What is speaker diarisation?

Speaker diarisation is the process in which an AI model analyses audio and works out who is saying something β€” not just what is being said. In a transcript it looks like this:

Speaker A: Good morning, how are you? Speaker B: I'm well, thank you. And you?

It sounds simple, but it is one of the hardest tasks in speech technology.

How does it work?

The model listens for voice characteristics such as:

  • Pitch
  • Speaking pace
  • Timbre (tone colour)
  • Breathing patterns

It then clusters audio into segments that appear to belong to the same voice. The model does not recognise names or identities β€” it only knows that "this voice is different from that voice".

When does it work well?

Under ideal conditions our diarisation reaches over 95% accuracy. The conditions:

  • 2 to 4 speakers
  • Clearly distinct voices (for example male and female)
  • Good recording quality without background noise
  • Speakers do not switch too quickly (no interruptions)

When does it fail?

Difficult situations include:

  • Two people talking over each other
  • Poor recording quality (distant microphone, noise)
  • Speakers with very similar voices
  • Many speakers (more than 5 already gets tricky)

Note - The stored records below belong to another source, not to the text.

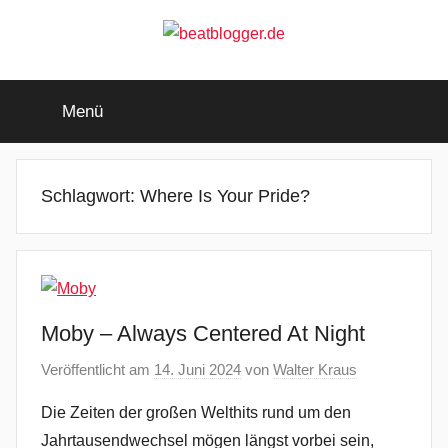
Zum
Inhalt
springen
beatblogger.de
…
and
Menü
the
beat
goes
on
Schlagwort:
Where Is Your Pride?
Moby – Always Centered At Night
Veröffentlicht am
14. Juni 2024
von
Walter Kraus
Die Zeiten der großen Welthits rund um den
Jahrtausendwechsel mögen längst vorbei sein,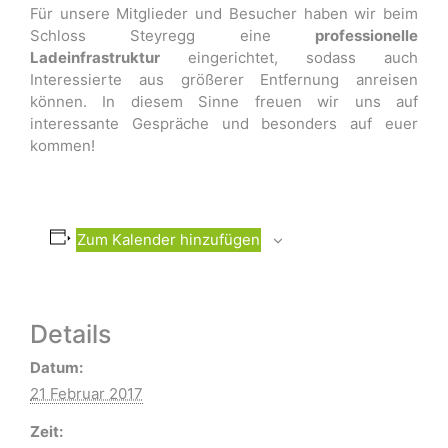
Für unsere Mitglieder und Besucher haben wir beim
Schloss Steyregg eine
professionelle
Ladeinfrastruktur
eingerichtet, sodass auch
Interessierte aus größerer Entfernung anreisen
können. In diesem Sinne freuen wir uns auf
interessante Gespräche und besonders auf euer
kommen!
Zum Kalender hinzufügen
Details
Datum:
21 Februar 2017
Zeit: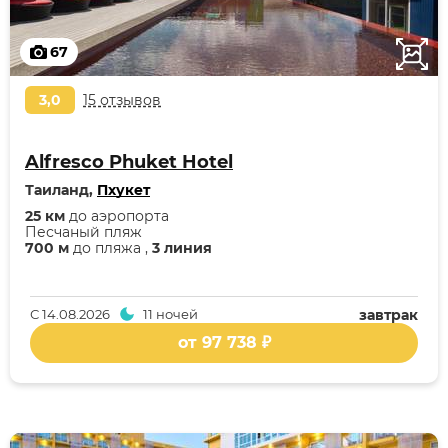
67
3,0
15 отзывов
Alfresco Phuket Hotel
Таиланд,
Пхукет
25 км
до аэропорта
Песчаный пляж
700 м
до пляжа ,
3 линия
С
14.08.2026
11 ночей
завтрак
от 97 738 ₽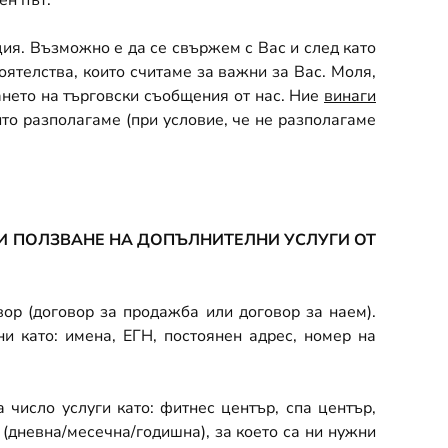
ен път.
я. Възможно е да се свържем с Вас и след като
оятелства, които считаме за важни за Вас. Моля,
ането на търговски съобщения от нас. Ние
винаги
ито разполагаме (при условие, че не разполагаме
И ПОЛЗВАНЕ НА ДОПЪЛНИТЕЛНИ УСЛУГИ ОТ
ор (договор за продажба или договор за наем).
и като: имена, ЕГН, постоянен адрес, номер на
 число услуги като: фитнес център, спа център,
 (дневна/месечна/годишна), за което са ни нужни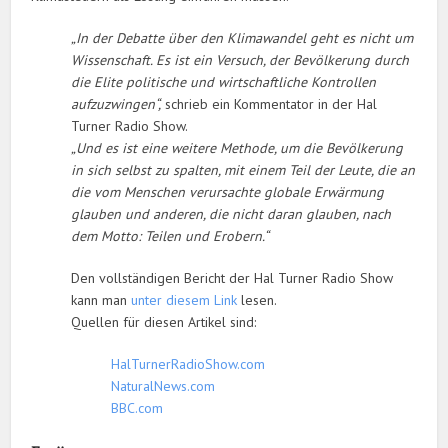
„In der Debatte über den Klimawandel geht es nicht um
Wissenschaft. Es ist ein Versuch, der Bevölkerung durch
die Elite politische und wirtschaftliche Kontrollen
aufzuzwingen“,
schrieb ein Kommentator in der Hal
Turner Radio Show.
„Und es ist eine weitere Methode, um die Bevölkerung
in sich selbst zu spalten, mit einem Teil der Leute, die an
die vom Menschen verursachte globale Erwärmung
glauben und anderen, die nicht daran glauben, nach
dem Motto: Teilen und Erobern.“
Den vollständigen Bericht der Hal Turner Radio Show
kann man
unter diesem Link
lesen.
Quellen für diesen Artikel sind:
HalTurnerRadioShow.com
NaturalNews.com
BBC.com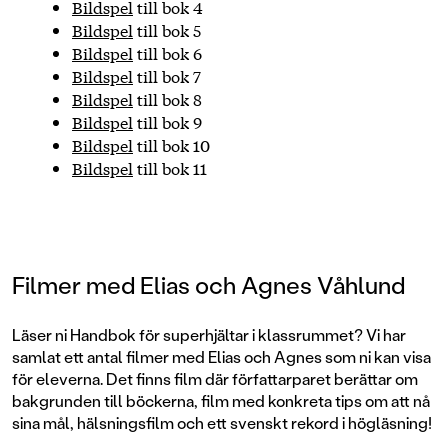
Bildspel
till bok 4
Bildspel
till bok 5
Bildspel
till bok 6
Bildspel
till bok 7
Bildspel
till bok 8
Bildspel
till bok 9
Bildspel
till bok 10
Bildspel
till bok 11
Filmer med Elias och Agnes Våhlund
Läser ni Handbok för superhjältar i klassrummet? Vi har
samlat ett antal filmer med Elias och Agnes som ni kan visa
för eleverna. Det finns film där författarparet berättar om
bakgrunden till böckerna, film med konkreta tips om att nå
sina mål, hälsningsfilm och ett svenskt rekord i högläsning!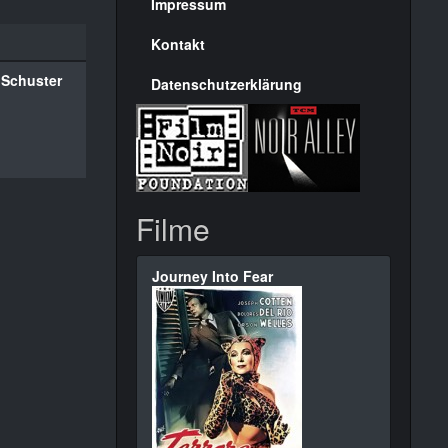
Seite
Impressum
Kontakt
 Schuster
Datenschutzerklärung
Filme
Journey Into Fear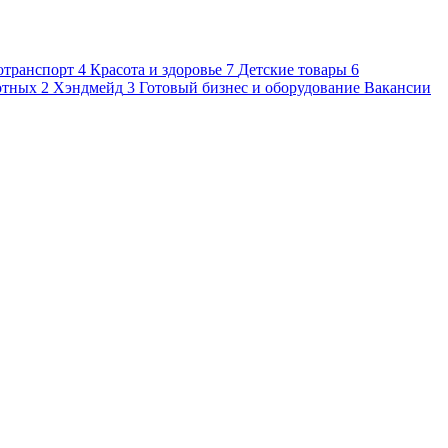
отранспорт
4
Красота и здоровье
7
Детские товары
6
отных
2
Хэндмейд
3
Готовый бизнес и оборудование
Вакансии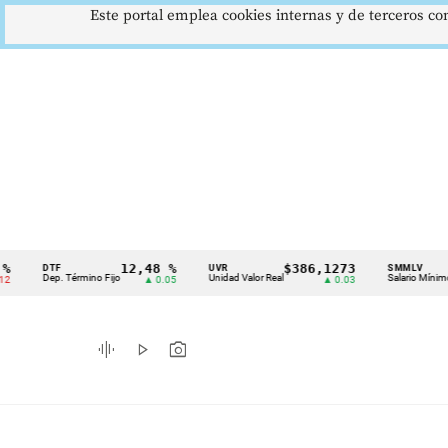
Este portal emplea cookies internas y de terceros con
12,48 %
$386,1273
$1.7
DTF
UVR
SMMLV
Cintillo
Dep. Término Fijo
Unidad Valor Real
Salario Mínimo
▲ 0.05
▲ 0.03
de
indicadores
graphic_eq
play_arrow
photo_camera
económicos
Colombia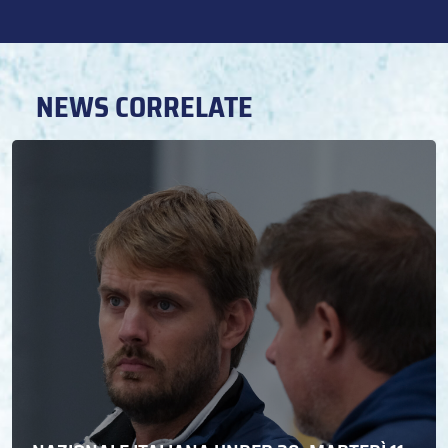
NEWS CORRELATE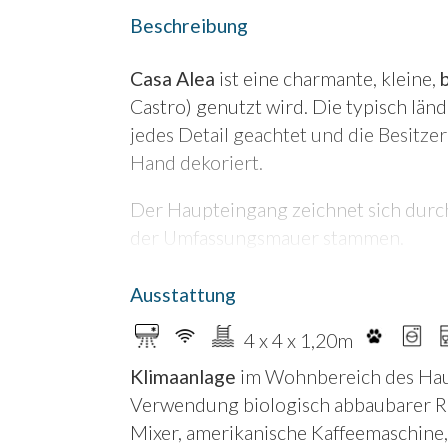
Beschreibung
Casa Alea
ist eine charmante, kleine,
Castro) genutzt wird. Die typisch län
jedes Detail geachtet und die Besitze
Hand dekoriert.
Der Haupteingang zeichnet sich durch
der Umfassungsmauer stammen.
Die Villa besteht aus einem eingezä
Obstbäumen
, mediterraner Macchia
Ausstattung
Maßen 4 m x 4 m x 1,20 m (über der E
4 x 4 x 1,20m
Das Haus besteht aus einem großen
„
Klimaanlage
im Wohnbereich des Ha
kleiner Spülmaschine und Sofaecke m
Verwendung biologisch abbaubarer Re
m * 1,90 m),
beide mit exklusivem B
Mixer, amerikanische Kaffeemaschine,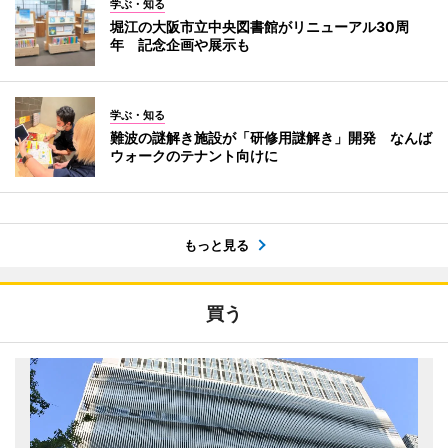
学ぶ・知る
堀江の大阪市立中央図書館がリニューアル30周
年 記念企画や展示も
学ぶ・知る
難波の謎解き施設が「研修用謎解き」開発 なんば
ウォークのテナント向けに
もっと見る
買う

In those cases the AI may swap speakers or split them incorrectly. That is exactly why we always provide an edit mode where you can correct speaker labels.

Tips for better results

  • Use a good microphone β€” preferably a lavalier or headset per speaker
  • Avoid cross-talk β€” ask people to let each other finish
  • For online meetings β€” use the "per-speaker recording" option in Zoom or Teams when available; we combine them automatically
  • Test first β€” for important work, do a short test recording to check the quality

New in ForgetLess: speaker colour coding

Starting this week you will see coloured speaker labels in our transcript view. Each speaker gets their own colour, so you can grasp the structure of the conversation at a glance. Especially handy for focus groups or panel discussions.

Give it a try on your next transcript!